** THE RECORDS follows **

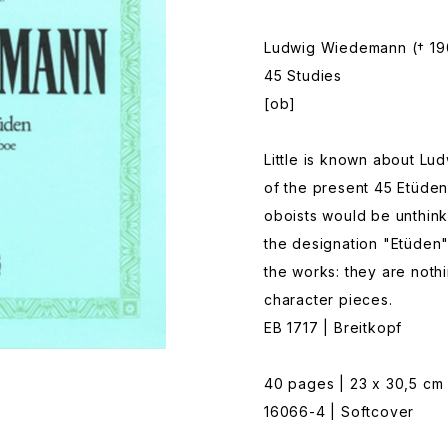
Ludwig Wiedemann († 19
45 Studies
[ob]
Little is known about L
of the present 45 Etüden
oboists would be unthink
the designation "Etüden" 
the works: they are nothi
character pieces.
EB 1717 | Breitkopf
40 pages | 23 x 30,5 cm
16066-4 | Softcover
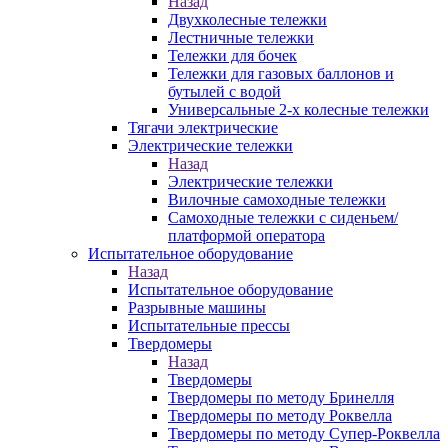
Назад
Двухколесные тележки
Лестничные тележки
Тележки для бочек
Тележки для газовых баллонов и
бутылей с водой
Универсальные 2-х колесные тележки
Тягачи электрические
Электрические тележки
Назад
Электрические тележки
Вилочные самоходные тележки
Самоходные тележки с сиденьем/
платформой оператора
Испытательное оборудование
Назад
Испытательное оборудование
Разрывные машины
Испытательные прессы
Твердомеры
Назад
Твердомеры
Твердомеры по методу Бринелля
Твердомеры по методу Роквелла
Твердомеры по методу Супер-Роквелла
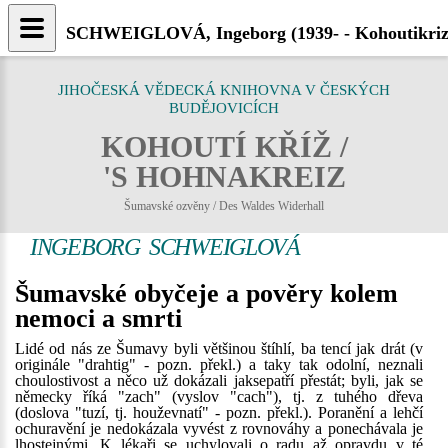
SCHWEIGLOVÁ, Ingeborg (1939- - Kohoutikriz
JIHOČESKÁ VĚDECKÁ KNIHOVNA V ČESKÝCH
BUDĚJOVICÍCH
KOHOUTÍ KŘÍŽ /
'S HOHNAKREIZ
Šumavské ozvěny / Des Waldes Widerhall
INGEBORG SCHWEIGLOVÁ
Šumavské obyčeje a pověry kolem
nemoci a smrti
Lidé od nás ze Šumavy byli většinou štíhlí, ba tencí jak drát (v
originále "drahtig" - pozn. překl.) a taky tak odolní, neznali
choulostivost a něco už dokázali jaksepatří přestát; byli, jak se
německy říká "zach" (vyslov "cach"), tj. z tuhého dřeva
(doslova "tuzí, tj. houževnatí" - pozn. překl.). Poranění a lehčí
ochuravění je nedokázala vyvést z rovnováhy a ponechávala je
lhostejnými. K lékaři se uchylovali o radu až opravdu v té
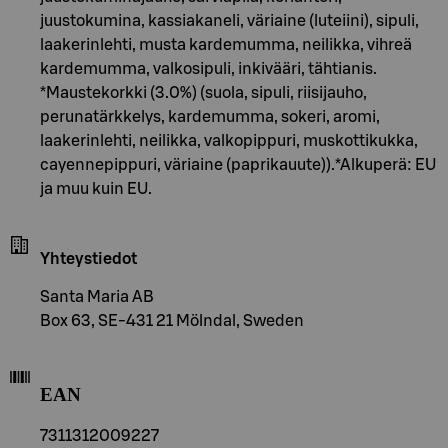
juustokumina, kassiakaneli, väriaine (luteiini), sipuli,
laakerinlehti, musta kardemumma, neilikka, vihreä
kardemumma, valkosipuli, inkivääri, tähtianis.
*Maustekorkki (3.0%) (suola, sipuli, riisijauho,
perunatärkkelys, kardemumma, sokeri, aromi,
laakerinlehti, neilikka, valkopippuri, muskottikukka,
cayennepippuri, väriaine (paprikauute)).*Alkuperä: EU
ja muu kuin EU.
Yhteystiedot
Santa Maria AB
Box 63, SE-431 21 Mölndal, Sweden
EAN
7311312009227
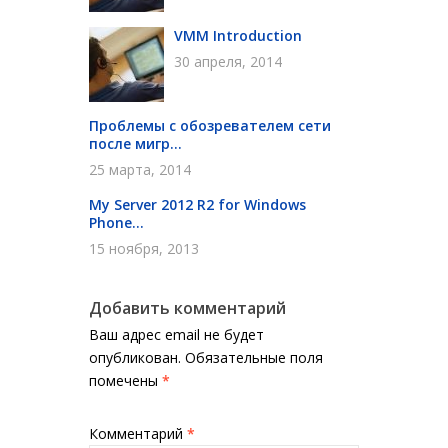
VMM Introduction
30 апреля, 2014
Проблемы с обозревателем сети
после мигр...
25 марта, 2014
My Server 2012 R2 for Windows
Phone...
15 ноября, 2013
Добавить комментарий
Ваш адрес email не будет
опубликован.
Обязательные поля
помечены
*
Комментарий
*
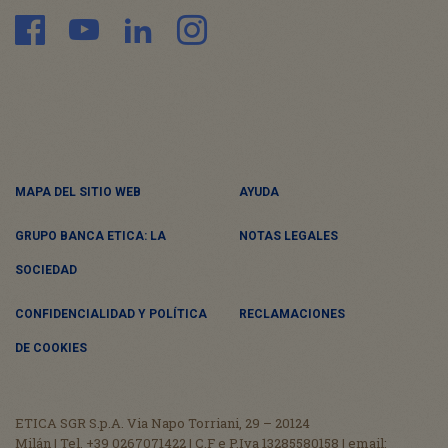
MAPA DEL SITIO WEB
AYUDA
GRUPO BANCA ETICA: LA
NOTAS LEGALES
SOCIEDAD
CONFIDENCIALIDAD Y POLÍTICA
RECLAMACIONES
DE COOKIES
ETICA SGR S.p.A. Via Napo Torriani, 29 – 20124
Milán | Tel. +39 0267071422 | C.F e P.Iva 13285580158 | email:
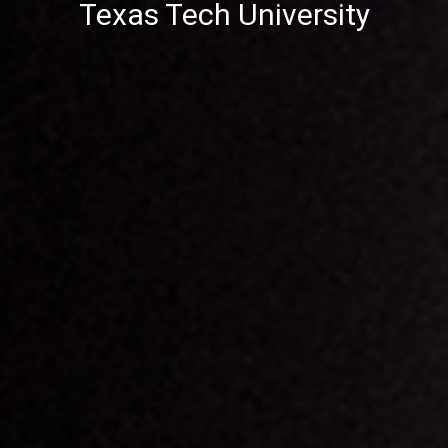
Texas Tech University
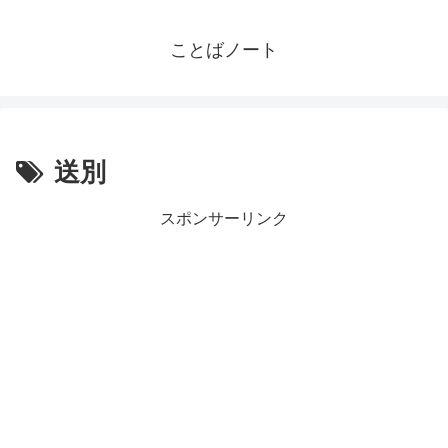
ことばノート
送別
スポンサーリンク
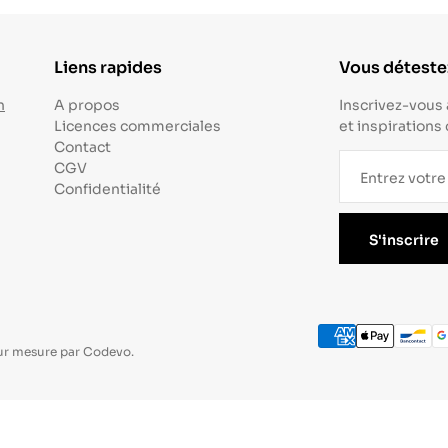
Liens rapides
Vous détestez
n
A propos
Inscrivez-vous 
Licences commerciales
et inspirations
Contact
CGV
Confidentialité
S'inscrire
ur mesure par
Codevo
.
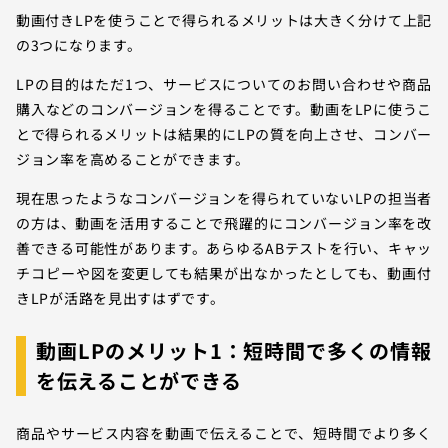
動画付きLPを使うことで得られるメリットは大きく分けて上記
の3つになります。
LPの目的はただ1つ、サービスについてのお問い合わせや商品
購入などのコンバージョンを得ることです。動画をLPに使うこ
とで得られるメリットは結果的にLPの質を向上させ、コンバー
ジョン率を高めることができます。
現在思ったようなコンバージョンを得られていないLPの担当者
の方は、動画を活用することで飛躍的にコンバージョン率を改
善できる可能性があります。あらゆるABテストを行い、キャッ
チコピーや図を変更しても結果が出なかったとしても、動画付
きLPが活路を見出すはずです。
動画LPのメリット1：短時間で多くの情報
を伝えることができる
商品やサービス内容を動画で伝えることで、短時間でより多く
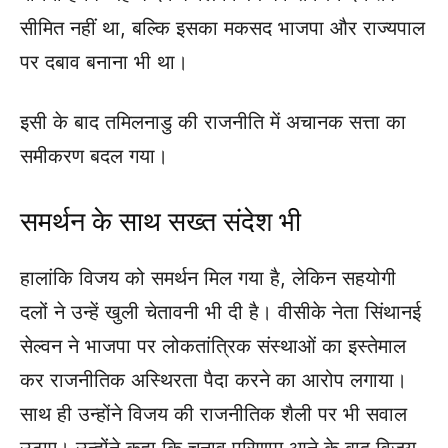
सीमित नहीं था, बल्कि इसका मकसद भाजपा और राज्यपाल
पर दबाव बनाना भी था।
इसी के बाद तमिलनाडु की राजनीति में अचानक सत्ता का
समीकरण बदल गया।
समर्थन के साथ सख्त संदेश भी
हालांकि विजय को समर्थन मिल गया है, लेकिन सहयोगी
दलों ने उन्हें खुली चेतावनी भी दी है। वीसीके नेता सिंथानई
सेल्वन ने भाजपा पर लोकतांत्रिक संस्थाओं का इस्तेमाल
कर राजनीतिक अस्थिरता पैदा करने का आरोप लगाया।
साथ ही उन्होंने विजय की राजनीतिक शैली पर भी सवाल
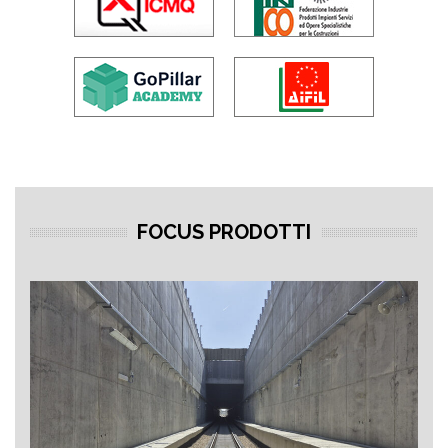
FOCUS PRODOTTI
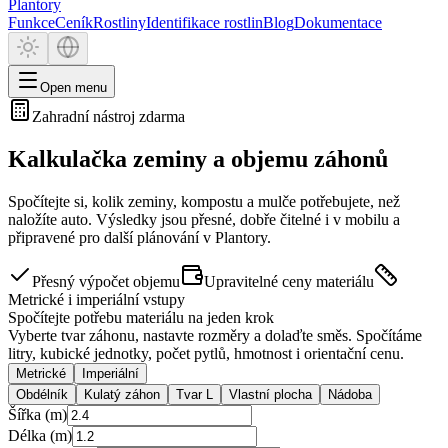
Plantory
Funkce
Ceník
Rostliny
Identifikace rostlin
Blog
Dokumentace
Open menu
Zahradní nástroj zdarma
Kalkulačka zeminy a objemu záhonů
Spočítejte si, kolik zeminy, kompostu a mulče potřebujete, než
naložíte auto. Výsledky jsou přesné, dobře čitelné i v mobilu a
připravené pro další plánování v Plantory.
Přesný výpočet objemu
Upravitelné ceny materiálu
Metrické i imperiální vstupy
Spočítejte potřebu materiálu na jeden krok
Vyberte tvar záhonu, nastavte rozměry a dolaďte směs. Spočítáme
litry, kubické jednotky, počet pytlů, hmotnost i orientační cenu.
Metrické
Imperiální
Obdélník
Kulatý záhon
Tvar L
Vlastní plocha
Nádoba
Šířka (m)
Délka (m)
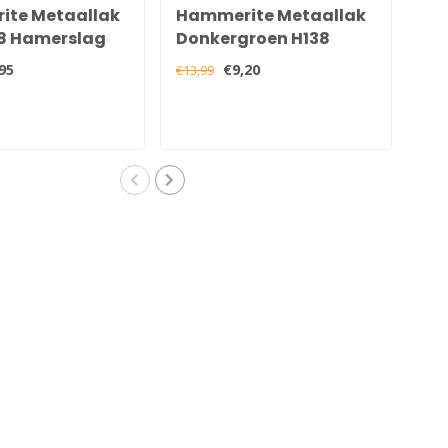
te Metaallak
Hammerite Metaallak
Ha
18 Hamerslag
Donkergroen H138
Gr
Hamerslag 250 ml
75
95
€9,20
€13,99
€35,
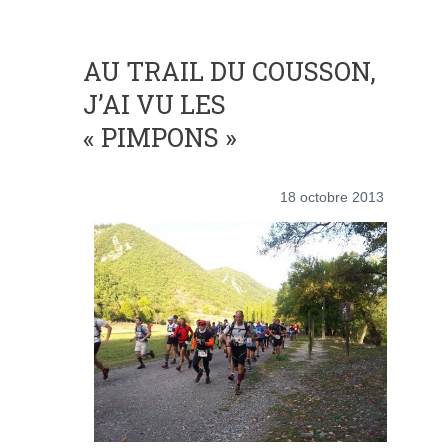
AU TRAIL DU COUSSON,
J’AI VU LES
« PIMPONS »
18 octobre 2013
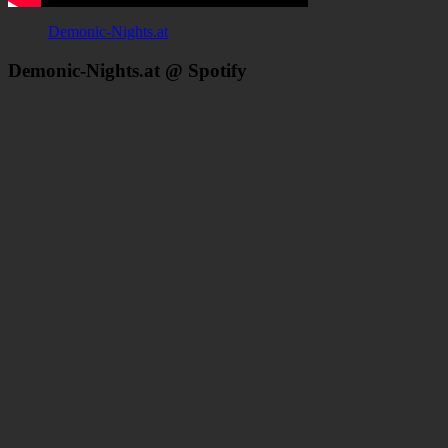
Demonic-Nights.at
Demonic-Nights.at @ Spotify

** End of THE RECORDS **

* **WORK ITEM**: Put down exactly the lines of the data above that run from its first line through the line bearing "tak odolní, neznali", and no pictures.

* **RESULT BELOW**:
Ludwig Wiedemann († 19
45 Studies
[ob]
Little is known about L
of the present 45 Etüden
oboists would be unthink
the designation "Etüden" 
the works: they are nothi
character pieces.
EB 1717 | Breitkopf
40 pages | 23 x 30,5 cm
16066-4 | Softcover
Назад
Двухколесные тележки
Лестничные тележки
Тележки для бочек
Тележки для газовых баллонов и
бутылей с водой
Универсальные 2-х колесные тележки
Тягачи электрические
Электрические тележки
Назад
Электрические тележки
Вилочные самоходные тележки
Самоходные тележки с сиденьем/
платформой оператора
Испытательное оборудование
Назад
Испытательное оборудование
Разрывные машины
Испытательные прессы
Твердомеры
Назад
Твердомеры
Твердомеры по методу Бринелля
Твердомеры по методу Роквелла
Твердомеры по методу Супер-Роквелла
SCHWEIGLOVÁ, Ingeborg (1939- - Kohoutikriz
JIHOČESKÁ VĚDECKÁ KNIHOVNA V ČESKÝCH
BUDĚJOVICÍCH
KOHOUTÍ KŘÍŽ /
'S HOHNAKREIZ
Šumavské ozvěny / Des Waldes Widerhall
INGEBORG SCHWEIGLOVÁ
Šumavské obyčeje a pověry kolem
nemoci a smrti
Lidé od nás ze Šumavy byli většinou štíhlí, ba tencí jak drát (v
originále "drahtig" - pozn. překl.) a taky tak odolní, neznali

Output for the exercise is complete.